▶ WORK INSTRUCTIONS
Only the lines from the line containing "La risposta di Coop" to the end of the material belong in the copy; set them down exactly, without pictures.

▶ INFORMATION SUPPLIED
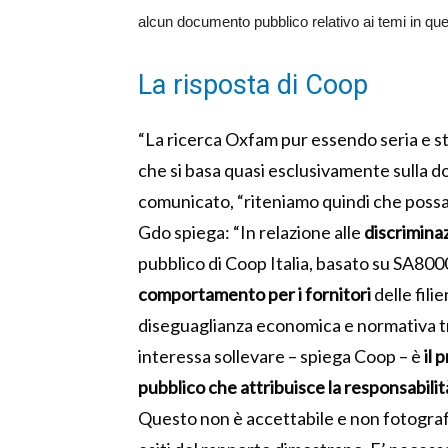
alcun documento pubblico relativo ai temi in que
La risposta di Coop
“La ricerca Oxfam pur essendo seria e str
che si basa quasi esclusivamente sulla
comunicato, “riteniamo quindi che possa 
Gdo spiega: “In relazione alle
discrimina
pubblico di Coop Italia, basato su SA8000
comportamento per i fornitori
delle fili
diseguaglianza economica e normativa tr
interessa sollevare – spiega Coop – è
il 
pubblico che attribuisce la responsabilit
Questo non è accettabile e non fotograf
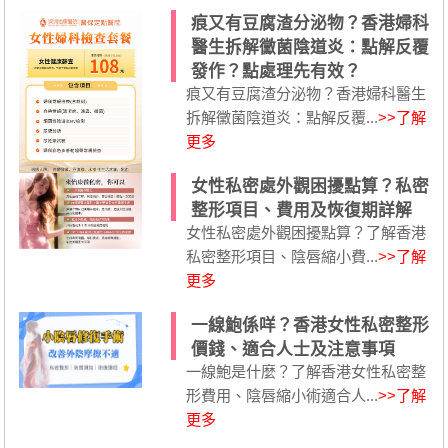
痕又有豆腐渣分泌物？香港婦科
醫生拆解黴菌陰道炎：點解反覆
發作？點處理先有效？
痕又有豆腐渣分泌物？香港婦科醫生
拆解黴菌陰道炎：點解反覆...
>>了解
更多
女性私密處外觀困擾點算？私密
整形項目、費用及恢復期詳解
女性私密處外觀困擾點算？了解香港
私密整形項目、陰唇縮小費...
>>了解
更多
一線鮑係咩？香港女性私密整形
價錢、適合人士及注意事項
一線鮑是什麼？了解香港女性私密整
形費用、陰唇縮小術適合人...
>>了解
更多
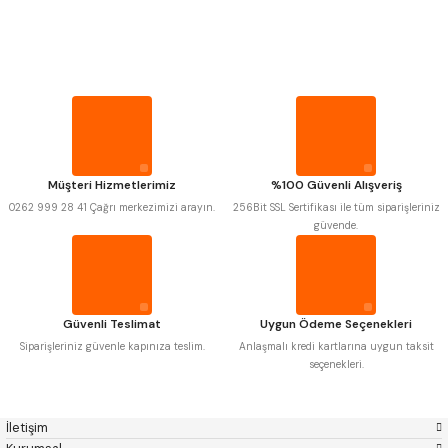
PROPLAR
Mitutoyo
Gönder
Insize
Narex
Asimeto
VİDA MASTARLARI
Pld
Kraft
Krone
Izar
Gerardi
Zps-Fn
ŞERİT SENTİLLER
Krasnic
Harlingen
Fraisa
Harvest
Müşteri Hizmetlerimiz
%100 Güvenli Alışveriş
TURMETRE
Autogrip
Tome
0262 999 28 41 Çağrı merkezimizi arayın.
256Bit SSL Sertifikası ile tüm siparişleriniz
Mastercut
Cp Grat-Ex
güvende.
Bison
Bučovice Tools
PİLLER
Gsp
Vertex
Gwg
Hakansson
Haimer
Çin
DİĞER ÖLÇÜ ALETLERİ
Cztool
Huscut
Güvenli Teslimat
Uygun Ödeme Seçenekleri
Iat
Ithal
Kinex
Korloy
Siparişleriniz güvenle kapınıza teslim.
Anlaşmalı kredi kartlarına uygun taksit
Masus
Pilana
seçenekleri.
Poldi
Skoda
Stanny
Temak
Tos
Wia
İletişim
Yerli
Zps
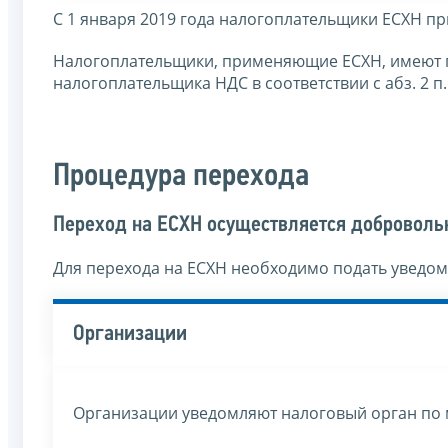
С 1 января 2019 года налогоплательщики ЕСХН п
Налогоплательщики, применяющие ЕСХН, имеют 
налогоплательщика НДС в соответствии с абз. 2 п.
Процедура перехода
Переход на ЕСХН осуществляется доброволь
Для перехода на ЕСХН необходимо подать уведом
Организации
Организации уведомляют налоговый орган по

▶ EXPECTED OUTPUT
La risposta di Coop
“La ricerca Oxfam pur essendo seria e str
che si basa quasi esclusivamente sulla
comunicato, “riteniamo quindi che possa 
Gdo spiega: “In relazione alle
discrimina
pubblico di Coop Italia, basato su SA8000
comportamento per i fornitori
delle fili
diseguaglianza economica e normativa tr
interessa sollevare – spiega Coop – è
il 
pubblico che attribuisce la responsabilit
Questo non è accettabile e non fotograf
痕又有豆腐渣分泌物？香港婦科
醫生拆解黴菌陰道炎：點解反覆
發作？點處理先有效？
痕又有豆腐渣分泌物？香港婦科醫生
拆解黴菌陰道炎：點解反覆...
>>了解
更多
女性私密處外觀困擾點算？私密
整形項目、費用及恢復期詳解
女性私密處外觀困擾點算？了解香港
私密整形項目、陰唇縮小費...
>>了解
更多
一線鮑係咩？香港女性私密整形
價錢、適合人士及注意事項
一線鮑是什麼？了解香港女性私密整
形費用、陰唇縮小術適合人...
>>了解
更多
PROPLAR
Mitutoyo
Gönder
Insize
Narex
Asimeto
VİDA MASTARLARI
Pld
Kraft
Krone
Izar
Gerardi
Zps-Fn
ŞERİT SENTİLLER
Krasnic
Harlingen
Fraisa
Harvest
Müşteri Hizmetlerimiz
%100 Güvenli Alışveriş
TURMETRE
Autogrip
Tome
0262 999 28 41 Çağrı merkezimizi arayın.
256Bit SSL Sertifikası ile tüm siparişleriniz
Mastercut
Cp Grat-Ex
güvende.
Bison
Bučovice Tools
PİLLER
Gsp
Vertex
Gwg
Hakansson
Haimer
Çin
DİĞER ÖLÇÜ ALETLERİ
Cztool
Huscut
Güvenli Teslimat
Uygun Ödeme Seçenekleri
Iat
Ithal
Kinex
Korloy
Siparişleriniz güvenle kapınıza teslim.
Anlaşmalı kredi kartlarına uygun taksit
Masus
Pilana
seçenekleri.
Poldi
Skoda
Stanny
Temak
Tos
Wia
İletişim
Yerli
Zps
С 1 января 2019 года налогоплательщики ЕСХН п
Налогоплательщики, применяющие ЕСХН, имеют 
налогоплательщика НДС в соответствии с абз. 2 п.
Процедура перехода
Переход на ЕСХН осуществляется доброволь
Для перехода на ЕСХН необходимо подать уведом
Организации
Организации уведомляют налоговый орган по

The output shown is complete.